The Bridal Ballad: Edgar Allan Poe

Scroll down and play the video first. :D
I love Edgar Allan Poe, and while this is not one of his most popular works or, in my opinion, one of his best, this illustration really made me take notice of the somber tones of the poem that at first glance seems childishly "rhymey."   
The poem itself is one of only a few poems from Poe written using a women speaker. The lines are simple and read very much like an old English Rhyme or song. Some think that this poem deals with what is modernly called "Post-nuptial Depression." This interpretation could have merit as the poem was published in 1837, and Poe was married to his cousin,Virginia, in 1836.  
Poe was fond of the drink and easily became intoxicated. Shortly after this poem was published in the Southern Literary Messenger, his drinking had become so bad that he was forced to leave the paper. It is entirely possible that Poe acknowledged that he really was not the best thing for his 13 year old bride and this poem may indicate his guilty conscious. 
Following their marriage, there were many rumors that Poe was not faithful to her.
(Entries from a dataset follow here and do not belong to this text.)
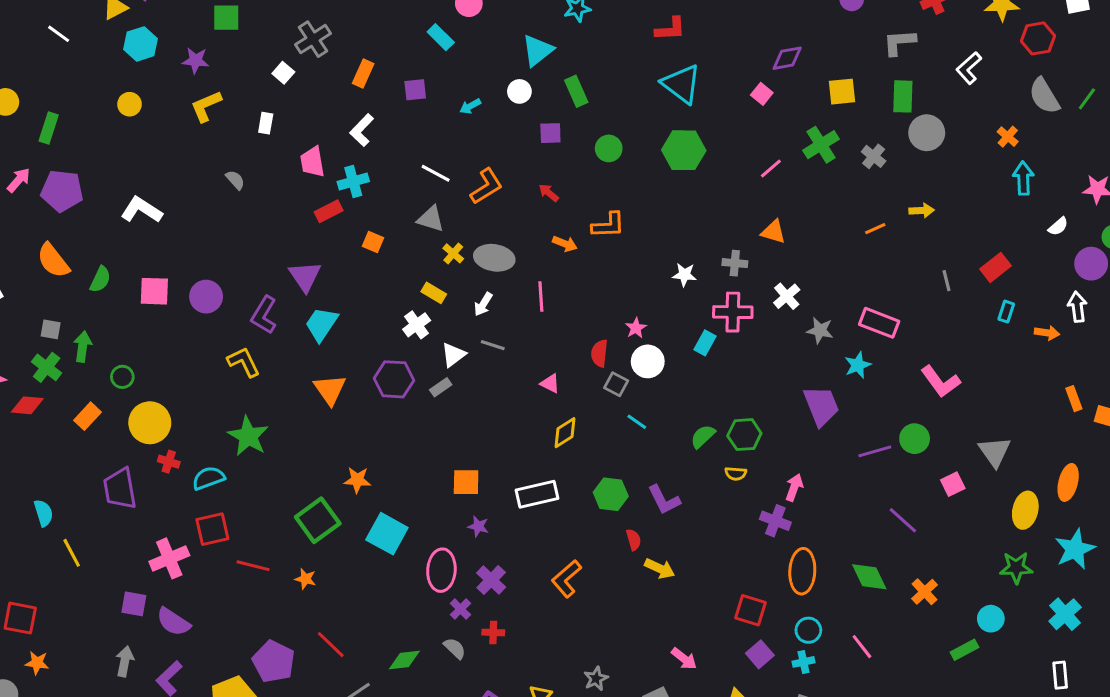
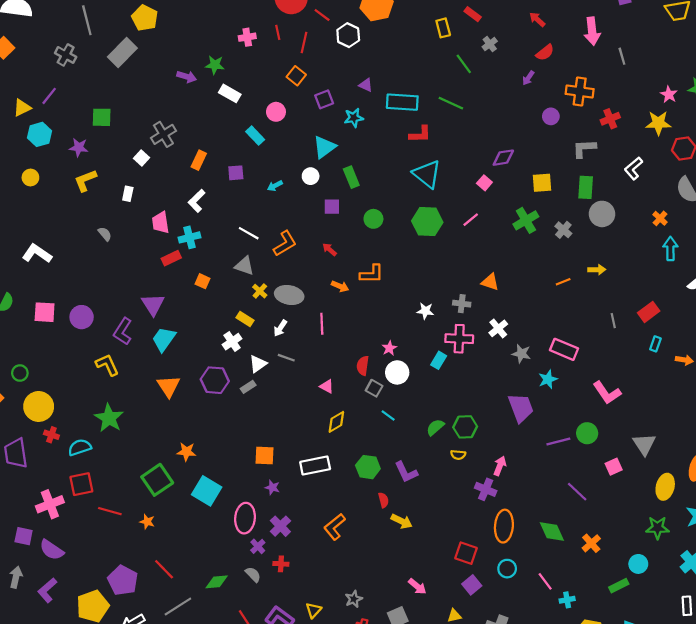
pink line: (771, 169) -> (471, 220), moved
cyan cross: (804, 662) -> (567, 600), moved

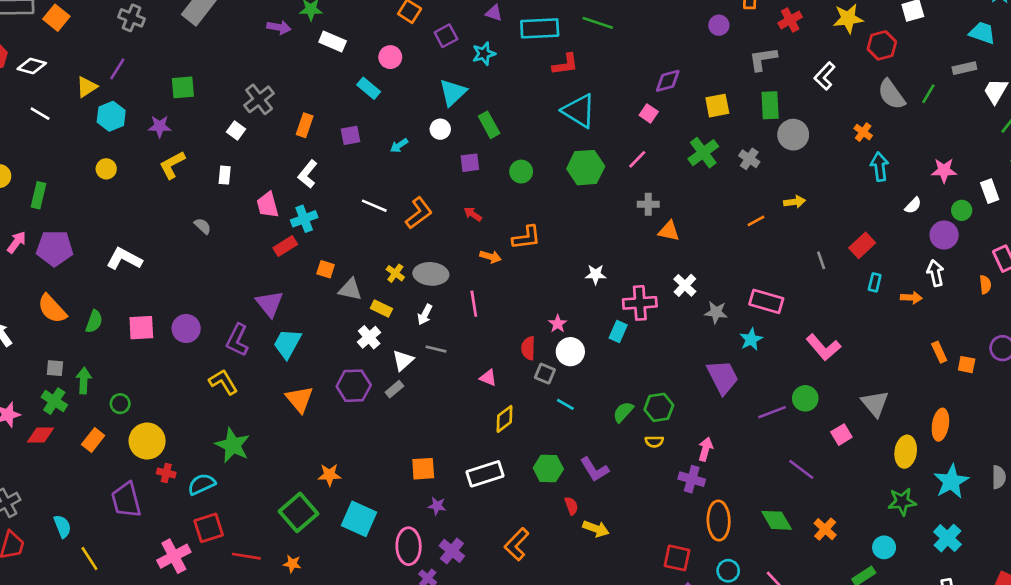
gray triangle: (244, 266) -> (350, 289), moved
gray cross: (462, 304) -> (648, 204), moved

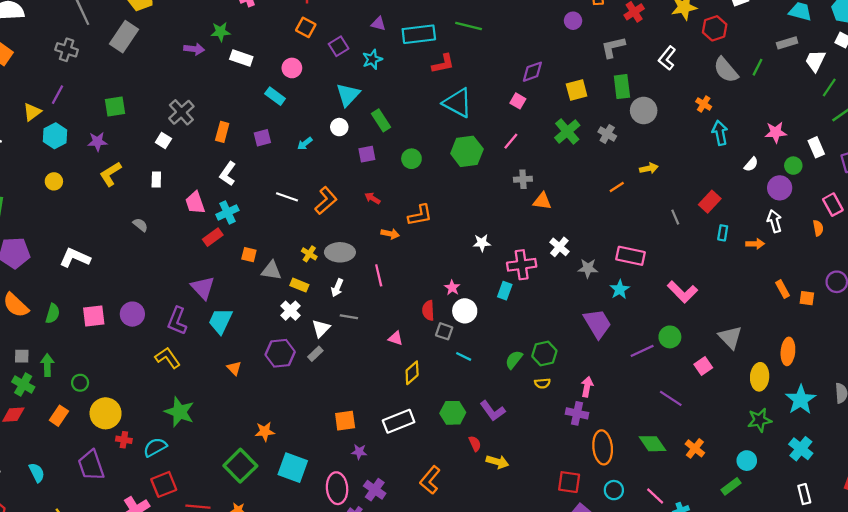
orange triangle: (299, 399) -> (234, 368), size x0.6
cyan semicircle: (62, 526) -> (37, 473), moved

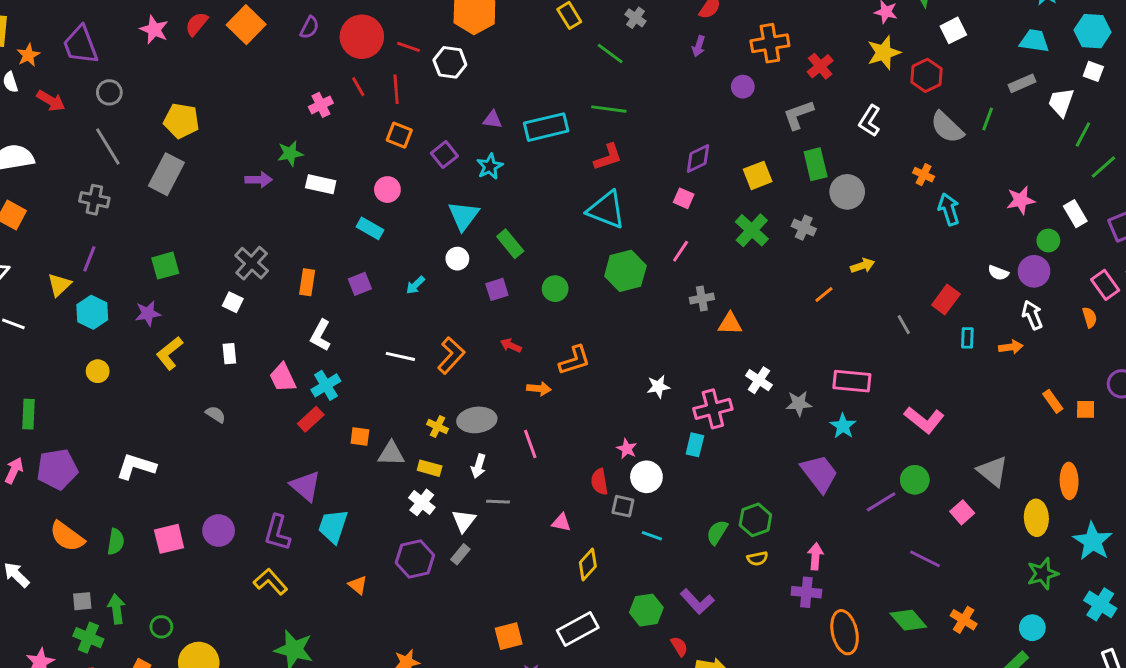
red L-shape: (443, 64) -> (608, 157), moved
white semicircle: (751, 164) -> (998, 273), moved, turned 77

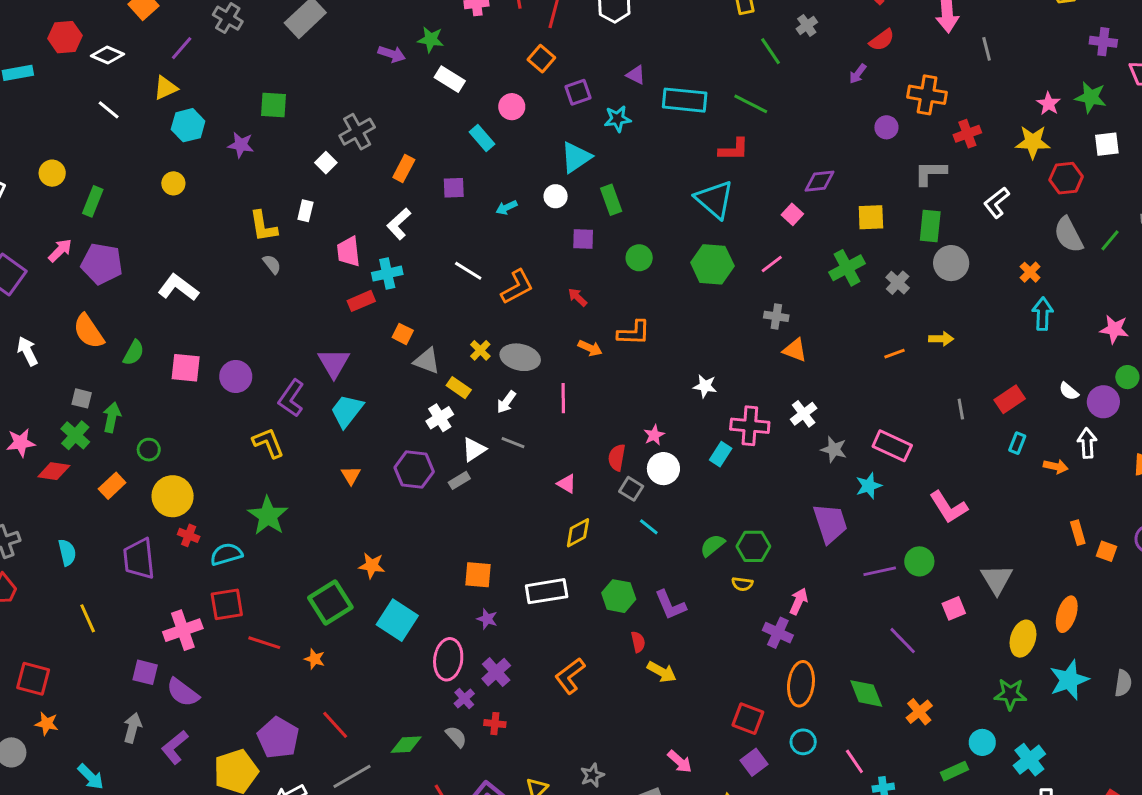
purple line: (89, 259) -> (182, 48), moved
yellow L-shape: (169, 353) -> (263, 226), moved, turned -80
cyan cross: (1100, 604) -> (1029, 760), moved

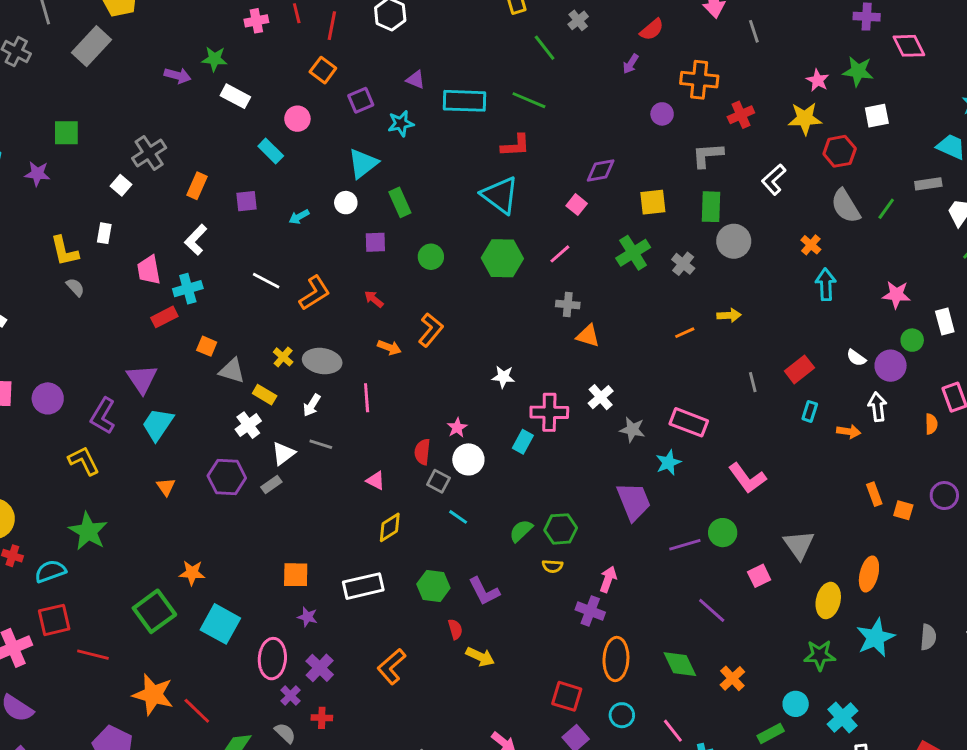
orange L-shape: (634, 333) -> (431, 330), turned -48
orange star: (315, 659) -> (153, 695), moved, size x2.0
red line: (335, 725) -> (197, 711), moved

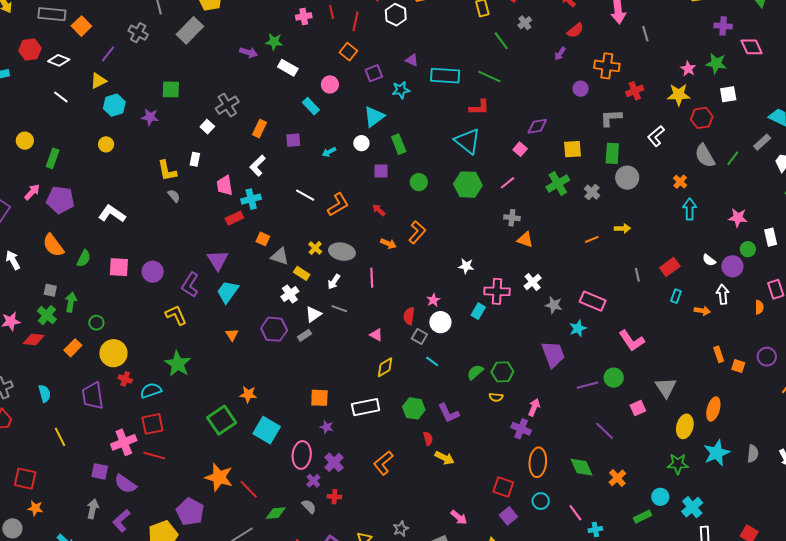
gray rectangle: (928, 184) -> (762, 142), turned -36
red line: (93, 655) -> (154, 456), moved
One of the ladies accused was Elizabeth Fries Lummis Ellet, a poet. Anonymous letters written to Virginia which told her of a relationship between Poe and Ellet made Virginia remark on her deathbed that Ellet had "been her murderer." It is believed that Ellet wrote them to Virginia herself. Ellet had been guilty of writing seductive letters to Poe inviting him to meet with her that he did not act upon.  
The ring is on my hand,
And the wreath is on my brow;
Satin and jewels grand
Are all at my command,
And I am happy now.

And my lord he loves me well;
But, when first he breathed his vow,
I felt my bosom swell-
For the words rang as a knell,
And the voice seemed his who fell
In the battle down the dell,
And who is happy now.

But he spoke to re-assure me,
And he kissed my pallid brow,
While a reverie came o'er me,
And to the church-yard bore me,
And I sighed to him before me,
Thinking him dead D'Elormie,
"Oh, I am happy now!"

And thus the words were spoken,
And this the plighted vow,
And, though my faith be broken,
And, though my heart be broken,
Here is a ring, as token
That I am happy now!

Would God I could awaken!
For I dream I know not how!
And my soul is sorely shaken
Lest an evil step be taken,-
Lest the dead who is forsaken
May not be happy now.

The poem is beautifully put to music by Hayley Westerna. The sadness of the poem is so intricately captured by the music.